Comparing the BSE to the BASc (CE)

Comparing the BSE in Software Engineering to the BASc in Computer Engineering

Summary: Waterloo's Software Engineering (SE) and Computer Engineering (CE) programmes are both CEAB-accredited Engineering programmes. After the first year (which is quite similar), Software Engineering takes a deeper and more Computer Science-centric view of the material and focuses less on hardware, while Computer Engineering provides a broader overview of material and includes more hardware content. You must have experience with writing programs to be admitted to (and to succeed in) Software Engineering.

Employment outcomes from SE, CE, and Computer Science (CS) are broadly similar. What you get out of a university education depends less on your specific courses and more on what you put into your courses, your interaction with peers, and your work experience. However, the programmes do differ. To help you choose which programme is the best fit for you, here are some of my personal observations about culture and courses.

Culture: As an instructor and academic advisor, I've observed a subjective cultural difference between SE classes and CE classes. Perhaps I can summarize it like this: everyone in SE likes writing software. Many of the SE students will program in their free time and will just go ahead and do it for fun (although this is by no means mandatory for success); they participate in events like programming contests, mobile app development, and SE Hack Days.

Courses: Software Engineering is offered jointly by the Department of Electrical and Computer Engineering (ECE) and the Cheriton School of Computer Science (CS). SE students take many core ECE courses. Software Engineering and Computer Engineering start to diverge after first year: while there is substantial overlap in topics1, SE students are taught CS material in greater depth—instructors assume that SE students possess a CS background. On the other hand, Computer Engineering is broader. CE students learn about signals and communications; embedded systems (which interact with the real world through sensors and actuators); and substantially more about circuits and analog and digital hardware systems than SE students.

The most important difference between first year Software Engineering and Computer Engineering is in the introductory programming sequences.

In their first term (1A), SE students take an introductory computer science course, CS137. This course requires prior programming experience; the first two weeks quickly review programming concepts and describe how general concepts in imperative programming map to the C programming language. CS137 moves fast! Its pace allows the course to cover topics like recursion, pointers, and dynamic structures in depth. The Computer Engineering counterpart, ECE150, is more of an introductory programming course; it teaches the C++ programming language at a more beginner-friendly pace. While ECE150 contains many of the same topics as CS137, the treatment is not as deep.

In 1B, SE students take a second computer science course, CS138. This course continues to familiarize students with the key Computer Science concepts of modularity and Abstract Data Types. Computer Engineers generally see the material on Abstract Data Types in second year.

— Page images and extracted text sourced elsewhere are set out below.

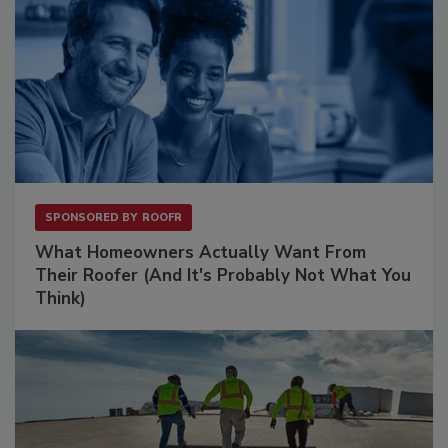
SPONSORED BY
ROOFR
What Homeowners Actually Want From
Their Roofer (And It's Probably Not What You
Think)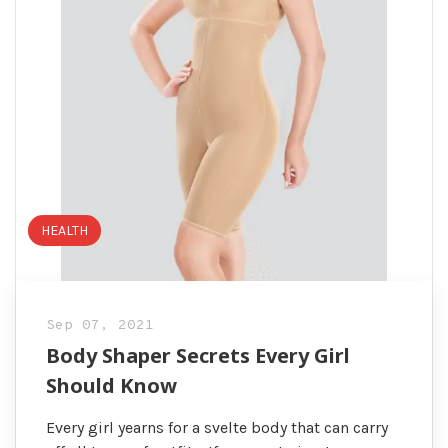
HEALTH
Sep 07, 2021
Body Shaper Secrets Every Girl
Should Know
Every girl yearns for a svelte body that can carry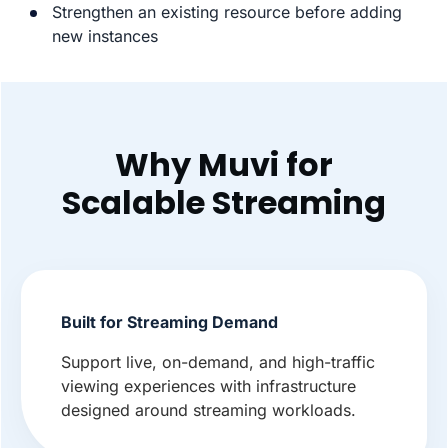
Strengthen an existing resource before adding
new instances
Why Muvi for
Scalable Streaming
Built for Streaming Demand
Support live, on-demand, and high-traffic
viewing experiences with infrastructure
designed around streaming workloads.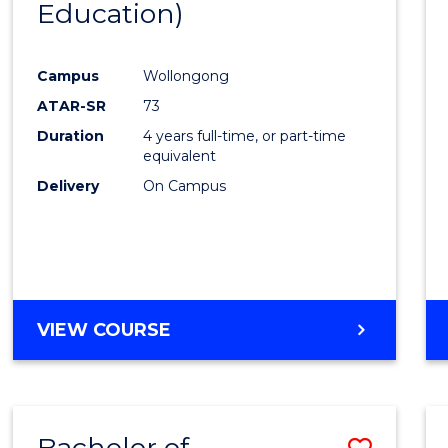
Education)
Favour
Campus
Wollongong
ATAR-SR
73
Duration
4 years full-time, or part-time
equivalent
Delivery
On Campus
VIEW COURSE
Bachelor of
Save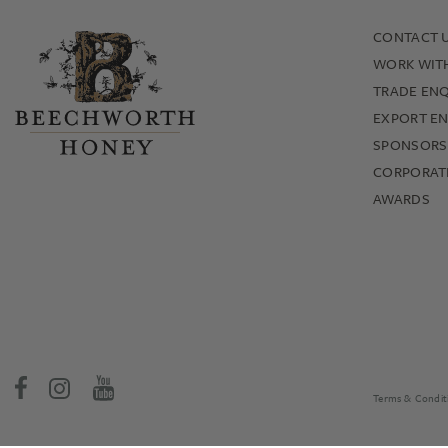
CONTACT 
WORK WIT
TRADE ENQ
EXPORT EN
SPONSORS
CORPORATE
AWARDS
Terms & Condit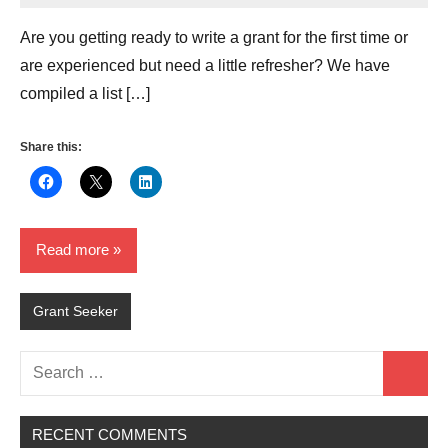
Hikind
Are you getting ready to write a grant for the first time or
are experienced but need a little refresher? We have
compiled a list […]
Share this:
Read more
Grant Seeker
Search
Search
for:
RECENT COMMENTS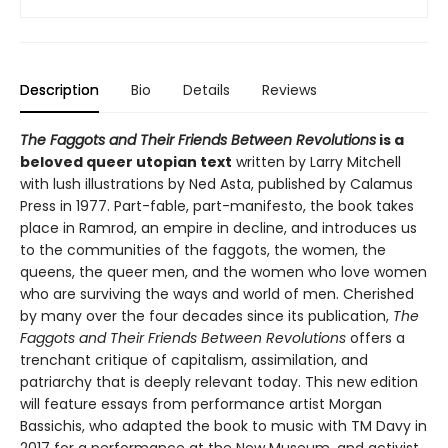
Description
Bio
Details
Reviews
The Faggots and Their Friends Between Revolutions
is a
beloved queer utopian text
written by Larry Mitchell
with lush illustrations by Ned Asta, published by Calamus
Press in 1977. Part-fable, part-manifesto, the book takes
place in Ramrod, an empire in decline, and introduces us
to the communities of the faggots, the women, the
queens, the queer men, and the women who love women
who are surviving the ways and world of men. Cherished
by many over the four decades since its publication,
The
Faggots and Their Friends Between Revolutions
offers a
trenchant critique of capitalism, assimilation, and
patriarchy that is deeply relevant today. This new edition
will feature essays from performance artist Morgan
Bassichis, who adapted the book to music with TM Davy in
2017 for a performance at the New Museum, and activist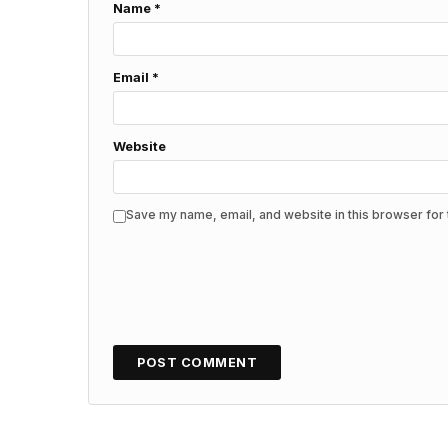
Name
*
Email
*
Website
Save my name, email, and website in this browser for 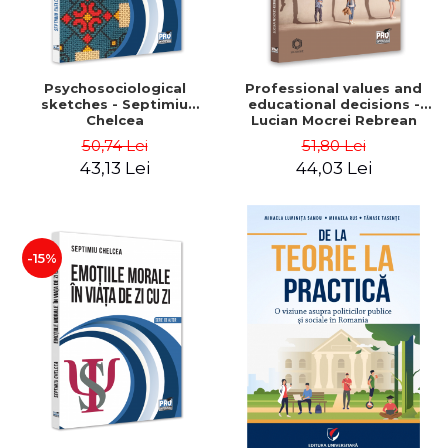
Psychosociological
Professional values ​​and
sketches - Septimiu
educational decisions -
Chelcea
Lucian Mocrei Rebrean
50,74 Lei
51,80 Lei
43,13 Lei
44,03 Lei
-15%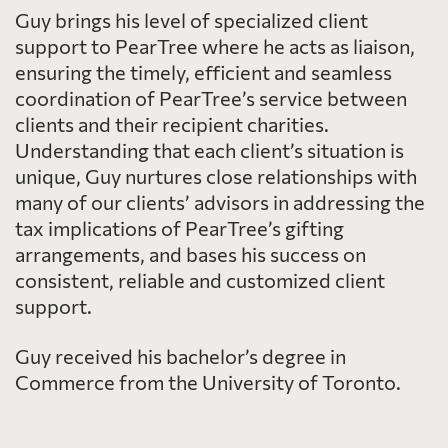
Guy brings his level of specialized client
support to PearTree where he acts as liaison,
ensuring the timely, efficient and seamless
coordination of PearTree’s service between
clients and their recipient charities.
Understanding that each client’s situation is
unique, Guy nurtures close relationships with
many of our clients’ advisors in addressing the
tax implications of PearTree’s gifting
arrangements, and bases his success on
consistent, reliable and customized client
support.
Guy received his bachelor’s degree in
Commerce from the University of Toronto.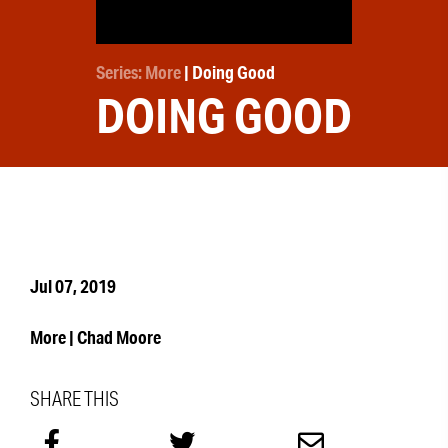
Series: More
| Doing Good
DOING GOOD
Jul 07, 2019
More | Chad Moore
SHARE THIS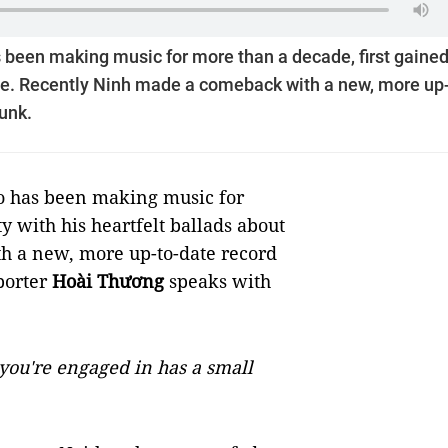
 been making music for more than a decade, first gaine
love. Recently Ninh made a comeback with a new, more up-
funk.
ho has been making music for
y with his heartfelt ballads about
h a new, more up-to-date record
porter
Hoài Thương
speaks with
you're engaged in has a small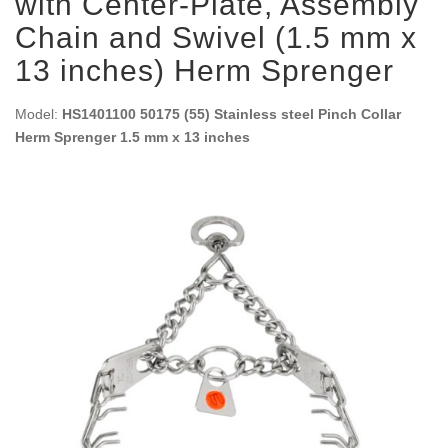
with Center-Plate, Assembly
Chain and Swivel (1.5 mm x
13 inches) Herm Sprenger
Model:
HS1401100 50175 (55) Stainless steel Pinch Collar
Herm Sprenger 1.5 mm x 13 inches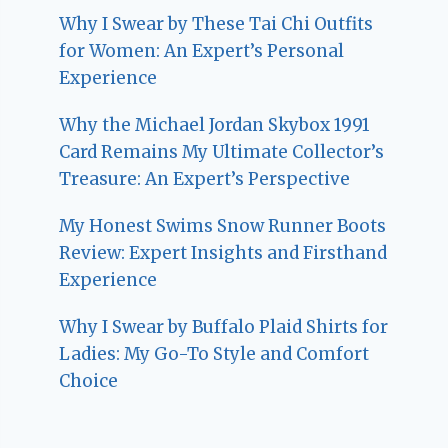
Why I Swear by These Tai Chi Outfits
for Women: An Expert’s Personal
Experience
Why the Michael Jordan Skybox 1991
Card Remains My Ultimate Collector’s
Treasure: An Expert’s Perspective
My Honest Swims Snow Runner Boots
Review: Expert Insights and Firsthand
Experience
Why I Swear by Buffalo Plaid Shirts for
Ladies: My Go-To Style and Comfort
Choice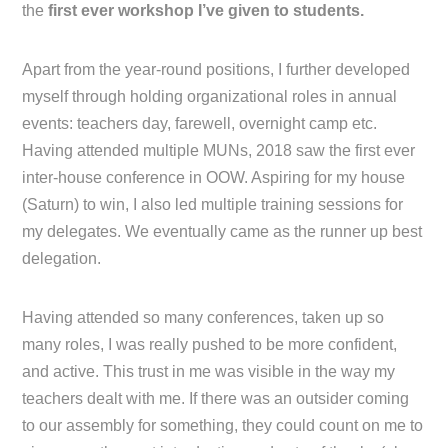
the
first ever workshop I’ve given to students.
Apart from the year-round positions, I further developed
myself through holding organizational roles in annual
events: teachers day, farewell, overnight camp etc.
Having attended multiple MUNs, 2018 saw the first ever
inter-house conference in OOW. Aspiring for my house
(Saturn) to win, I also led multiple training sessions for
my delegates. We eventually came as the runner up best
delegation.
Having attended so many conferences, taken up so
many roles, I was really pushed to be more confident,
and active. This trust in me was visible in the way my
teachers dealt with me. If there was an outsider coming
to our assembly for something, they could count on me to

CE students' first course on such material is in their third term (2A) in ECE 250 Algorithms and Data Structures. 

In upper years, a key difference between SE and CE is that SE students get to take Advanced Technical Electives from both Computer Science and ECE. Both CS and ECE offer ATEs in Artificial Intelligence including CS 485 Statistical and Computational Foundations of Machine Learning, CS 486 Introduction to Artificial Intelligence, ECE 457A Cooperative and Adaptive Algorithms, and ECE 457B Fundamentals of Computational Intelligence. CS offers a number of well-known upper-year courses, including the Big 3: Compilers; Computer Graphics; and Real-time Programming (the "trains course").

To reiterate: SE students get the engineering core and learn about computer science in depth. CE students get some exposure to important computer science topics and learn more about how to build hardware.

— Patrick Lam, Director of Software Engineering

(Two subjects in Software Engineering that are not in Computer Engineering are User Interfaces and Concurrency. Most of the other topics in the SE programme also exist in some form in the CE programme.)